A Multicenter Study of 239 Patients Aged Over 70 Years With Diffuse Large B-Cell Lymphoma in China

Background: Diffuse large B-cell lymphoma (DLBCL) is the most common aggressive lymphoma subtype worldwide and occurs frequently in the elderly population. However, there are limited data on the clinical profiles of patients with DLBCL over 70 years of age. Our objective was to summarize the clinical characteristics, treatment strategies and survival outcomes of this population in China.

Methods: This multicenter retrospective study was conducted in China from January 2012 to July 2020 to investigate the clinical characteristics and survival outcomes. A total of 239 patients with DLBCL aged over 70 years underwent pretreatment evaluations, treatment, and follow-up at local hospitals. The primary endpoints were the progression-free survival (PFS) and the overall survival (OS) rates at 2 years. Secondary endpoints included median PFS and OS, the estimated PFS and OS rates at 5 years, and adverse events during treatment.

Results: With a median follow-up of 50 months (range, 1–102 months), the 2-year PFS and OS rates were 53.0% and 65.5%, respectively. The median PFS and OS were 42.1 and 96.4 months, respectively; and the estimated 5-year PFS and OS rates were 44.7% and 56.1%, respectively. Hematological toxicities were the most common adverse effects in this study, accounting for 90.4%; and leukopenia was the most frequently observed ≥ grade 3 event. Furthermore, we found that regimens without rituximab and chemotherapy cycles < 6 were significantly associated with worse survival.
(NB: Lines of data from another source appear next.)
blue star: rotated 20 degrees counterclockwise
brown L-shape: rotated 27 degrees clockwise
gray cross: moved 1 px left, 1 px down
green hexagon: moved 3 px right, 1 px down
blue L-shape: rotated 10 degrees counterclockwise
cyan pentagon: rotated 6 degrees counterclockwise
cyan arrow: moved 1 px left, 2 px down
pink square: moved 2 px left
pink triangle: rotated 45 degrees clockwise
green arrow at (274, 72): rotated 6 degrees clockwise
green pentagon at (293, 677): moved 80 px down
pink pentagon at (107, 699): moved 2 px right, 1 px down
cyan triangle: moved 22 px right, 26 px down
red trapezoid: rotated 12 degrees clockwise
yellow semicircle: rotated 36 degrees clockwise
Additionally, in the 70–80-year group, reduction in chemotherapy dose was associated with a significantly shorter OS, with a 2-year OS rate of 74.4% in the full dose group, compared to 67.1% for the decreased-dose group (p = 0.044).
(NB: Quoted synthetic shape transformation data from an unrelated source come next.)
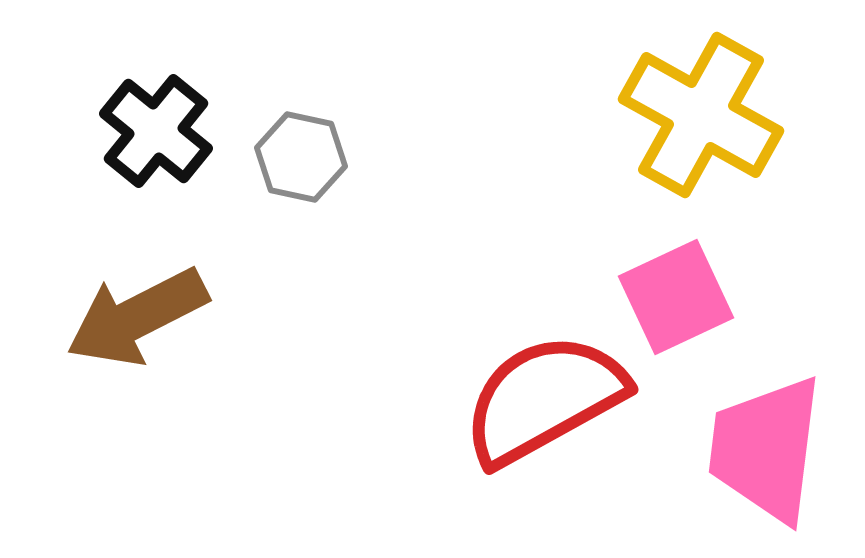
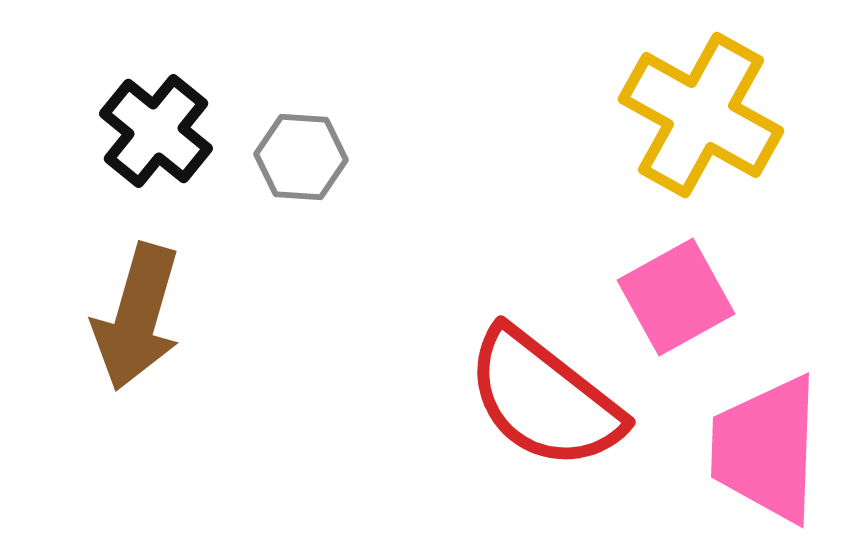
gray hexagon: rotated 8 degrees counterclockwise
pink square: rotated 4 degrees counterclockwise
brown arrow: rotated 47 degrees counterclockwise
red semicircle: rotated 113 degrees counterclockwise
pink trapezoid: rotated 5 degrees counterclockwise
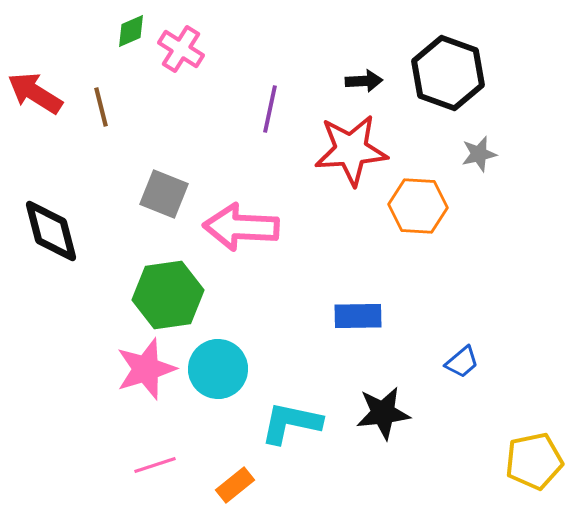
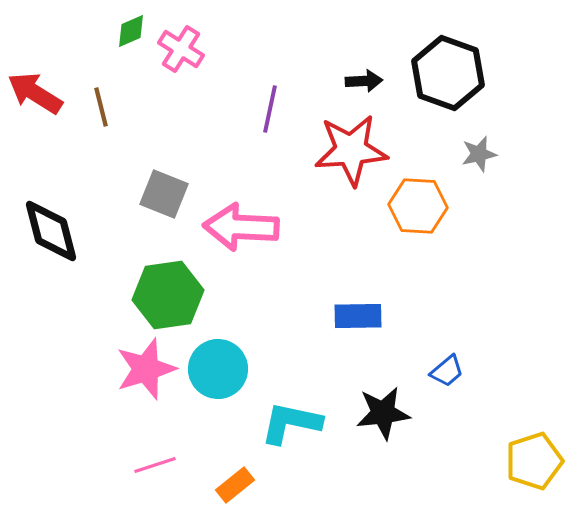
blue trapezoid: moved 15 px left, 9 px down
yellow pentagon: rotated 6 degrees counterclockwise
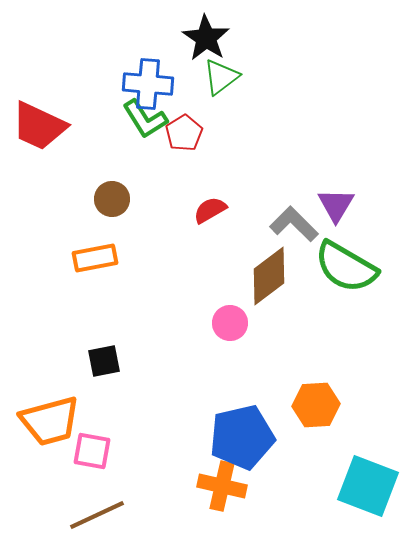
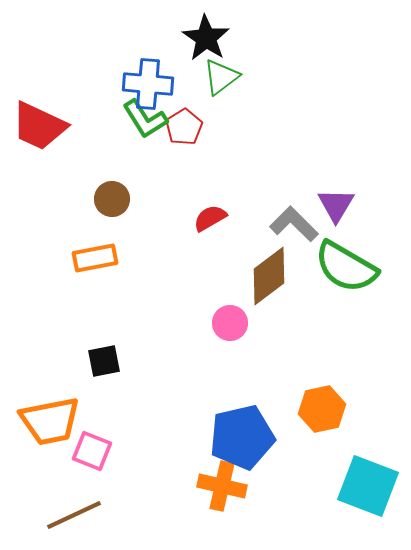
red pentagon: moved 6 px up
red semicircle: moved 8 px down
orange hexagon: moved 6 px right, 4 px down; rotated 9 degrees counterclockwise
orange trapezoid: rotated 4 degrees clockwise
pink square: rotated 12 degrees clockwise
brown line: moved 23 px left
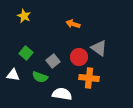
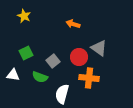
green square: rotated 24 degrees clockwise
white semicircle: rotated 84 degrees counterclockwise
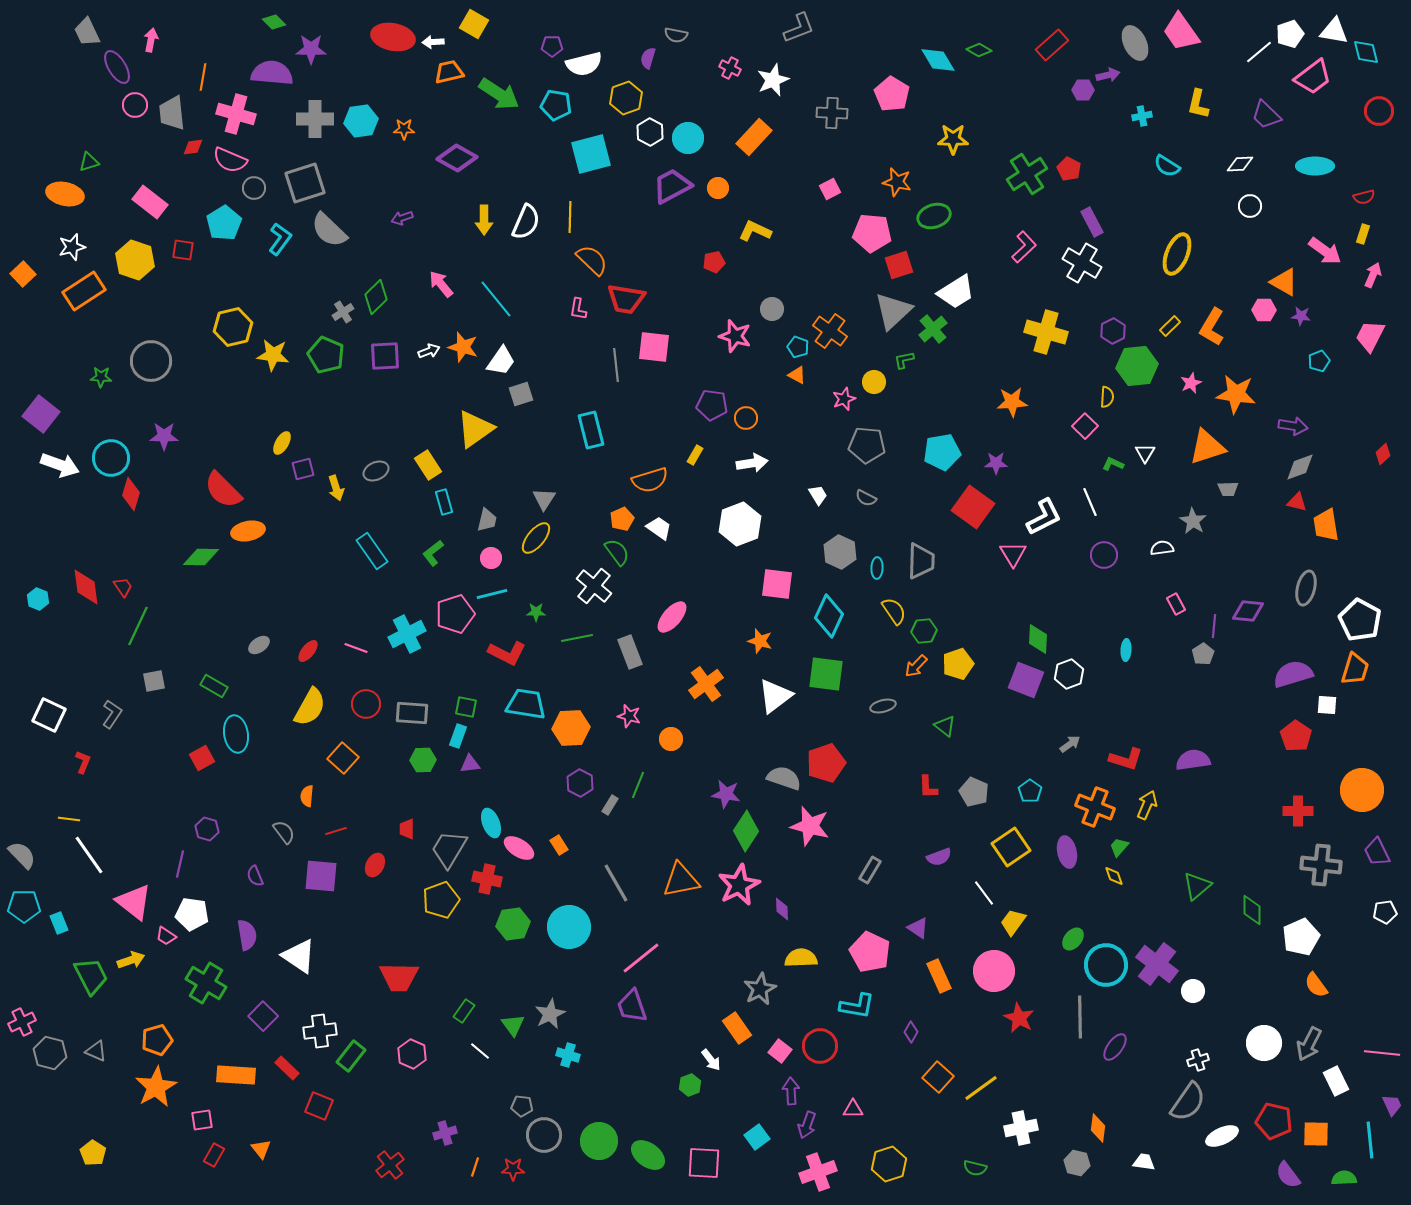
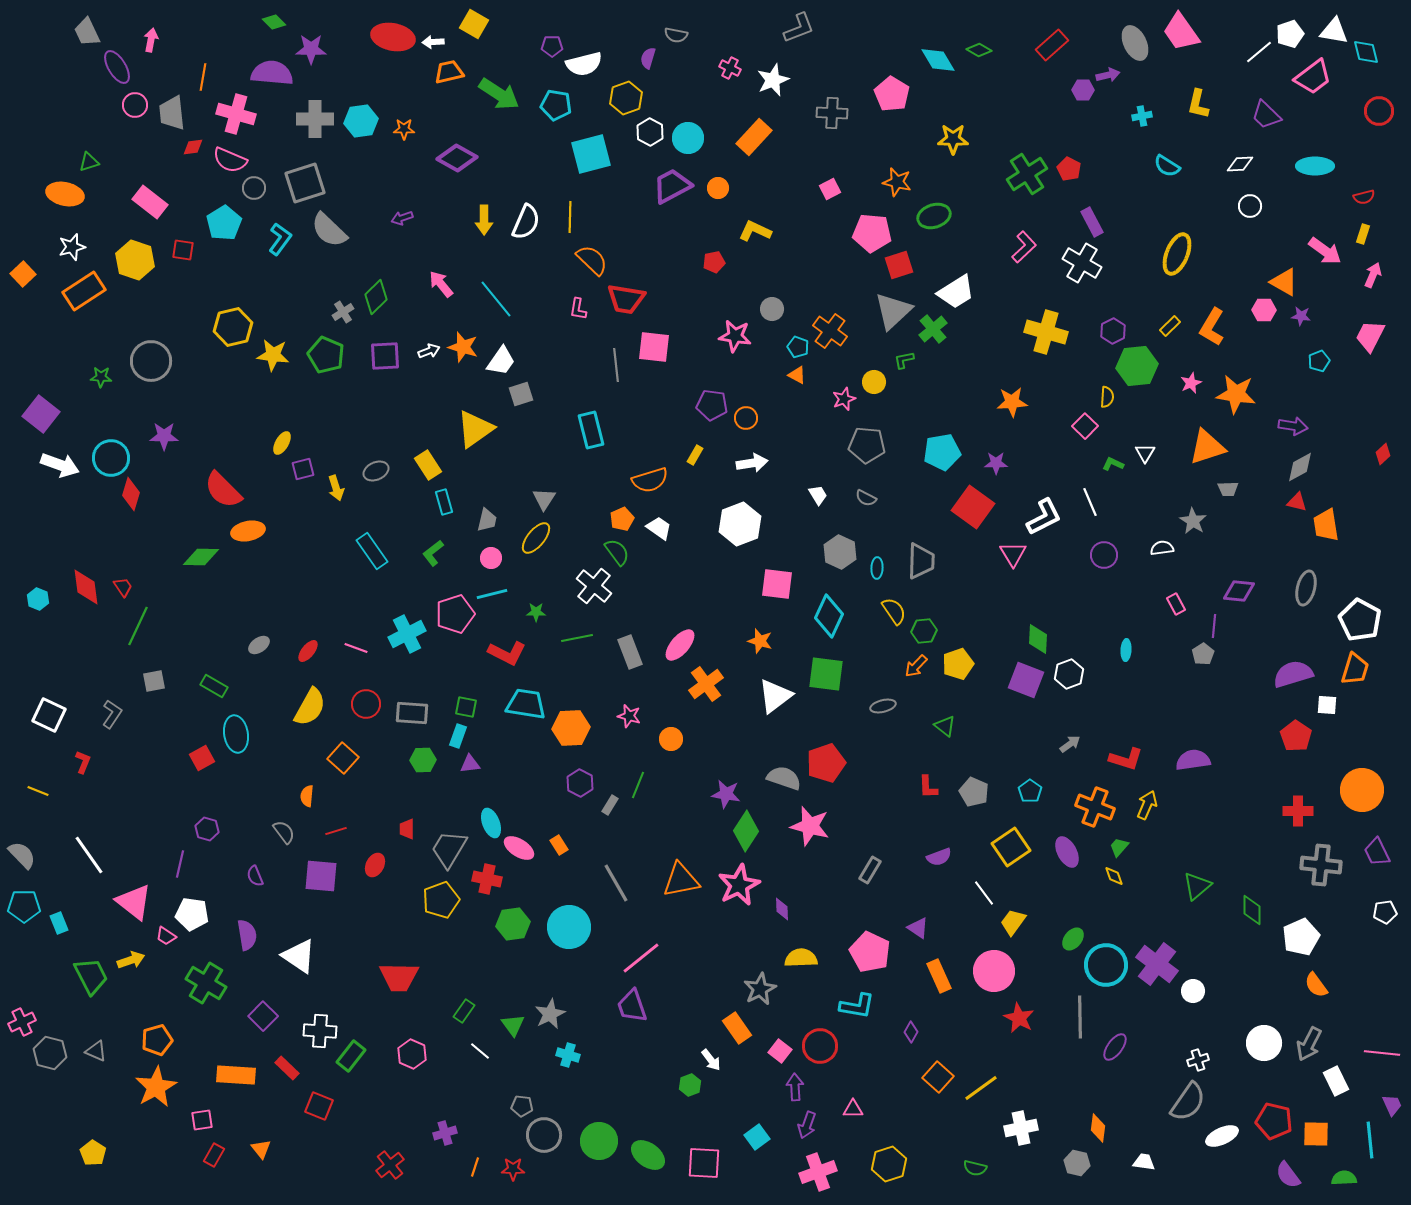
pink star at (735, 336): rotated 8 degrees counterclockwise
gray diamond at (1300, 467): rotated 8 degrees counterclockwise
purple diamond at (1248, 611): moved 9 px left, 20 px up
pink ellipse at (672, 617): moved 8 px right, 28 px down
yellow line at (69, 819): moved 31 px left, 28 px up; rotated 15 degrees clockwise
purple ellipse at (1067, 852): rotated 16 degrees counterclockwise
white cross at (320, 1031): rotated 12 degrees clockwise
purple arrow at (791, 1091): moved 4 px right, 4 px up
Conclusion: Our study presents the clinical profiles and survival outcomes of elderly patients with DLBCL in China. Treatment of these patients requires careful evaluation of toxicities and benefits. To this end, a prognosis model, such as comprehensive geriatric assessment, is required in clinical practice to optimally manage elderly patients with DLBCL.

Introduction

Diffuse large B-cell lymphoma (DLBCL) is the most common aggressive lymphoma subtype worldwide, accounting for 30–40% of non-Hodgkin lymphoma (Al- Hamadani et al., 2015). From the Surveillance, Epidemiology, and End Results Program (SEER) database, the incidence of DLBCL increases with age; the median diagnosis age is 66 years. Compared to patients with DLBCL aged younger than 60–70 years, older patients had a worse prognosis (Project TIN- HsLPF, 1993; Zhou et al., 2014; Choi et al., 2018). Moreover, most clinical trials have excluded these patients, which has led the need for elucidation of optimal treatment options and survival outcomes in the real world for patients over 70 years of age.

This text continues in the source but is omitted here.